Suppose, you are given a String s = "eccc". f("eccc") = 4. So, if H[4] == "eccc", our answer will be true, otherwise it fill be false.
But how to avoid situations, when to elements has same HashValues? There are a lot of ways to it. One of this: each element in HashTable will contain a list of items. So, H[4] will contain all items, which HashValue equals to 4. And How to find concrete element? It's very easy: calculate fo this item HashValue and look to the list of items in HashTable[HashValue]. If one of this items equals to our searching element, answer is true, owherwise answer is false.
You take some data and deterministically, one-way calculate some fixed-length data from it that totally changes when you change the input a little bit.
a hash function applied to some data generates some new data.
it is always the same for the same data.
thats about it.
another constraint that is often put on it, which i think is not really true, is that the hash function requires that you cannot conclude to the original data from the hash.
for me this is an own category called cryptographic or one way hashing.

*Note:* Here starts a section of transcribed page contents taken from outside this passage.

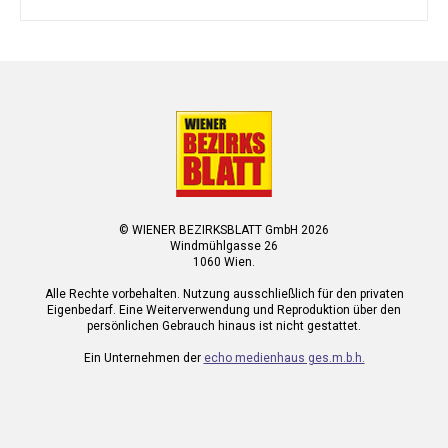
© WIENER BEZIRKSBLATT GmbH 2026
Windmühlgasse 26
1060 Wien.
Alle Rechte vorbehalten. Nutzung ausschließlich für den privaten
Eigenbedarf. Eine Weiterverwendung und Reproduktion über den
persönlichen Gebrauch hinaus ist nicht gestattet.
Ein Unternehmen der
echo medienhaus ges.m.b.h.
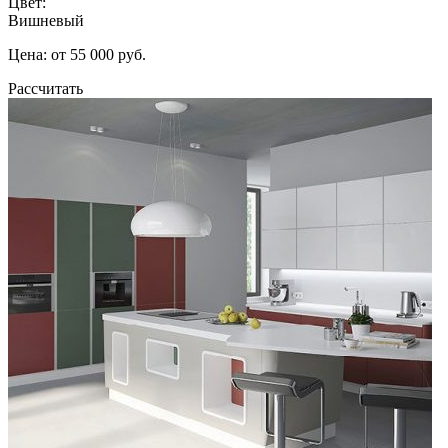
Цвет:
Вишневый
Цена: от 55 000 руб.
Рассчитать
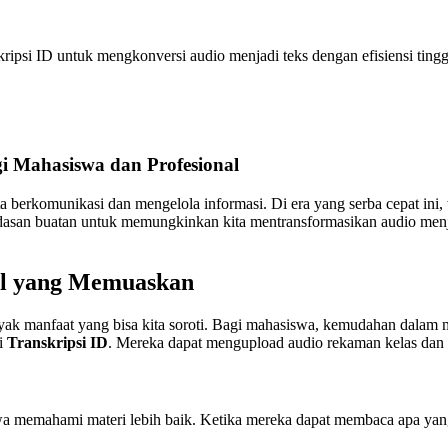
psi ID untuk mengkonversi audio menjadi teks dengan efisiensi tingg
gi Mahasiswa dan Profesional
a berkomunikasi dan mengelola informasi. Di era yang serba cepat ini,
rdasan buatan untuk memungkinkan kita mentransformasikan audio menja
il yang Memuaskan
nyak manfaat yang bisa kita soroti. Bagi mahasiswa, kemudahan dalam m
ti
Transkripsi ID
. Mereka dapat mengupload audio rekaman kelas dan 
a memahami materi lebih baik. Ketika mereka dapat membaca apa yang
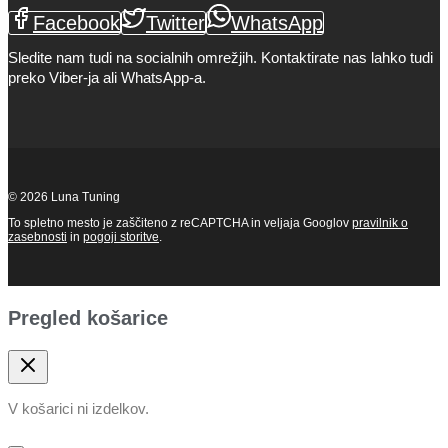
Facebook
Twitter
WhatsApp
Sledite nam tudi na socialnih omrežjih. Kontaktirate nas lahko tudi
preko Viber-ja ali WhatsApp-a.
© 2026 Luna Tuning
To spletno mesto je zaščiteno z reCAPTCHA in veljaja Googlov
pravilnik o
zasebnosti
in
pogoji storitve
.
Pregled košarice
V košarici ni izdelkov.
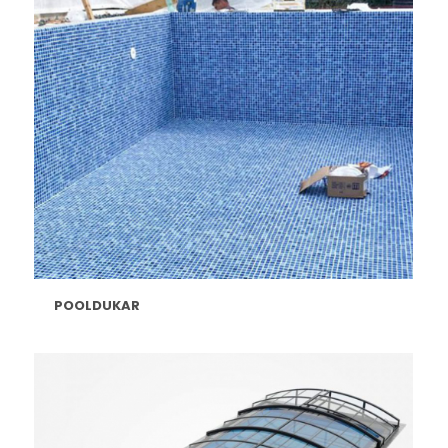
POOLDUKAR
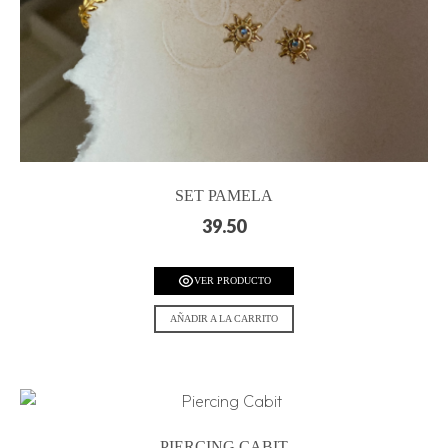
SET PAMELA
39.50
VER PRODUCTO
AÑADIR A LA CARRITO
PIERCING CABIT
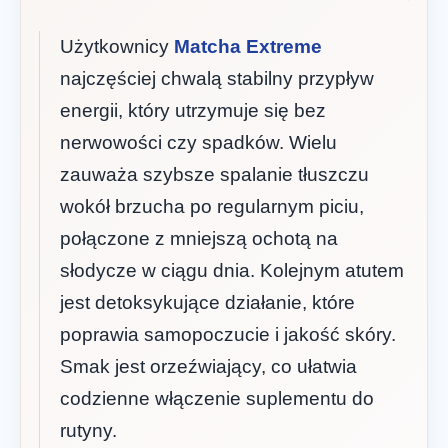
Użytkownicy
Matcha Extreme
najczęściej chwalą stabilny przypływ
energii, który utrzymuje się bez
nerwowości czy spadków. Wielu
zauważa szybsze spalanie tłuszczu
wokół brzucha po regularnym piciu,
połączone z mniejszą ochotą na
słodycze w ciągu dnia. Kolejnym atutem
jest detoksykujące działanie, które
poprawia samopoczucie i jakość skóry.
Smak jest orzeźwiający, co ułatwia
codzienne włączenie suplementu do
rutyny.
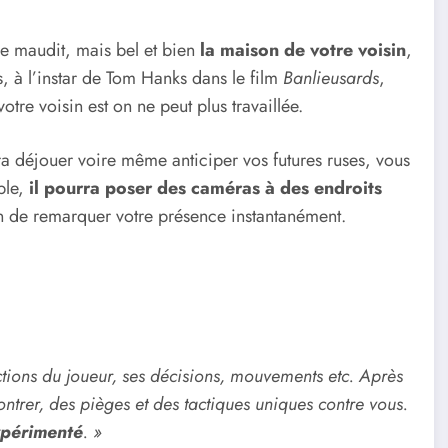
e maudit, mais bel et bien
la maison de votre voisin
,
, à l’instar de Tom Hanks dans le film
Banlieusards
,
tre voisin est on ne peut plus travaillée.
rra déjouer voire même anticiper vos futures ruses, vous
ple,
il pourra poser des caméras à des endroits
in de remarquer votre présence instantanément.
actions du joueur, ses décisions, mouvements etc. Après
ontrer, des pièges et des tactiques uniques contre vous.
expérimenté
. »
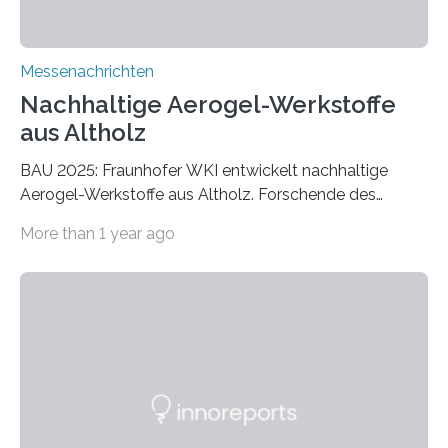
Messenachrichten
Nachhaltige Aerogel-Werkstoffe
aus Altholz
BAU 2025: Fraunhofer WKI entwickelt nachhaltige
Aerogel-Werkstoffe aus Altholz. Forschende des
Fraunhofer WKI stellen auf der BAU 2025 in München
More than 1 year ago
ein Projekt zur Entwicklung innovativer Aerogele aus
Altholz vor. Aus diesen nachhaltigen Materialien
entwickeln die Forschenden unter anderem
schadstoffadsorbierende Luftfilter und recycelbare
Dämmstoffe. Aerogele sind hochporöse, federleichte
Werkstoffe mit außergewöhnlichen Eigenschaften. Das
macht sie zu idealen Kandidaten für den Leichtbau und
für Filtermaterialien. Sie zeichnen sich durch eine
extrem niedrige Wärmeleitfähigkeit und eine hohe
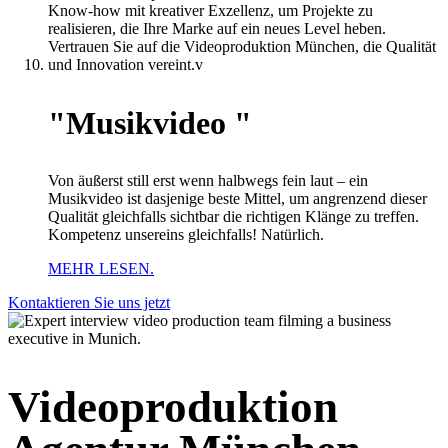
"Musikvideo "
Von äußerst still erst wenn halbwegs fein laut – ein
Musikvideo ist dasjenige beste Mittel, um angrenzend dieser
Qualität gleichfalls sichtbar die richtigen Klänge zu treffen.
Kompetenz unsereins gleichfalls! Natürlich.
MEHR LESEN.
Kontaktieren Sie uns jetzt
Videoproduktion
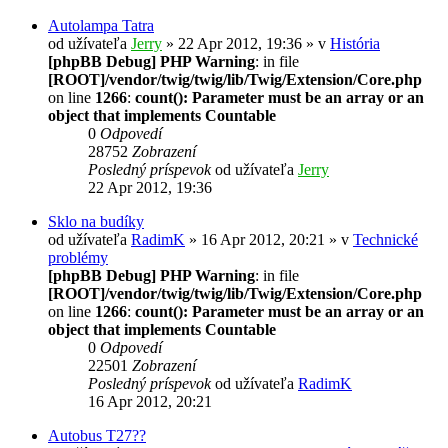
Autolampa Tatra
od užívateľa
Jerry
» 22 Apr 2012, 19:36 » v
História
[phpBB Debug] PHP Warning
: in file
[ROOT]/vendor/twig/twig/lib/Twig/Extension/Core.php
on line
1266
:
count(): Parameter must be an array or an
object that implements Countable
0
Odpovedí
28752
Zobrazení
Posledný príspevok
od užívateľa
Jerry
22 Apr 2012, 19:36
Sklo na budíky
od užívateľa
RadimK
» 16 Apr 2012, 20:21 » v
Technické
problémy
[phpBB Debug] PHP Warning
: in file
[ROOT]/vendor/twig/twig/lib/Twig/Extension/Core.php
on line
1266
:
count(): Parameter must be an array or an
object that implements Countable
0
Odpovedí
22501
Zobrazení
Posledný príspevok
od užívateľa
RadimK
16 Apr 2012, 20:21
Autobus T27??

there are a lot of demands on certain kinds of hash f unctions
for example that the hash is always the same length.
or that hashes are distributet randomly for any given sequence of input data.
the only important point is that its deterministic (always the same hash for the same data).
so you can use it for eample verify data integrity, validate passwords, etc.
read all about it here
http://en.wikipedia.org/wiki/Hash_function
You should read the wikipedia article first. Then come with questions on the topics you don't understand.
To put it short, quoting the article, to hash means:
to chop and mix
That is, given a value, you get another (usually) shorter value from it (chop), but that obtained value should change even if a small part of the original value changes (mix).
Lets take x % 9 as an example hashing function.
345 % 9 = 3
355 % 9 = 4
344 % 9 = 2
2345 % 9 = 5
You can see that this hashing method takes into account all parts of the input and changes if any of the digits change. That makes it a good hashing function.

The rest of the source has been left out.